- [Data provided]
= = = =
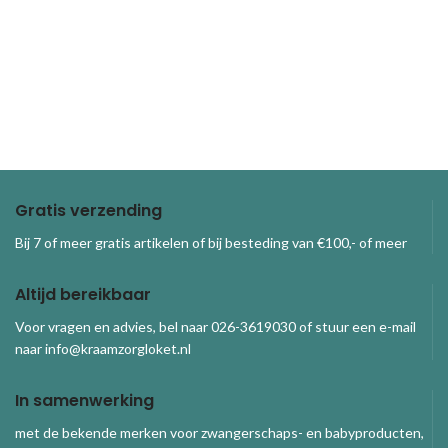
Gratis verzending
Bij 7 of meer gratis artikelen of bij besteding van €100,- of meer
Altijd bereikbaar
Voor vragen en advies, bel naar 026-3619030 of stuur een e-mail
naar info@kraamzorgloket.nl
In samenwerking
met de bekende merken voor zwangerschaps- en babyproducten,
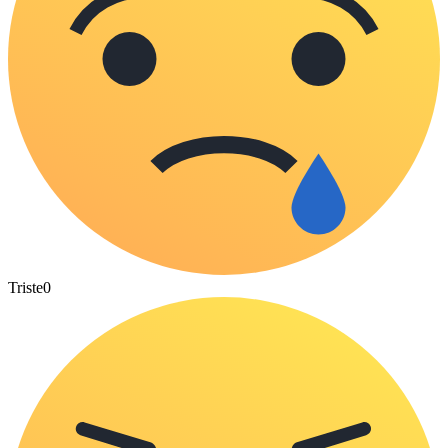
Triste
0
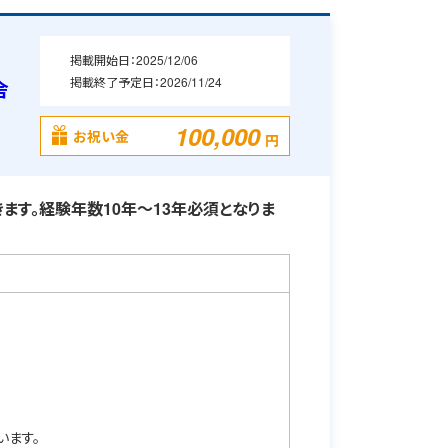
掲載開始日：
2025/12/06
掲載終了予定日：
2026/11/24
舎
100,000
お祝い金
円
ます。経験年数10年～13年必須となりま
います。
= = = =
- [What you should do]
Copy out every line from the material above in which the word "naar" appears.

- [Your solution]
Voor vragen en advies, bel naar 026-3619030 of stuur een e-mail
naar info@kraamzorgloket.nl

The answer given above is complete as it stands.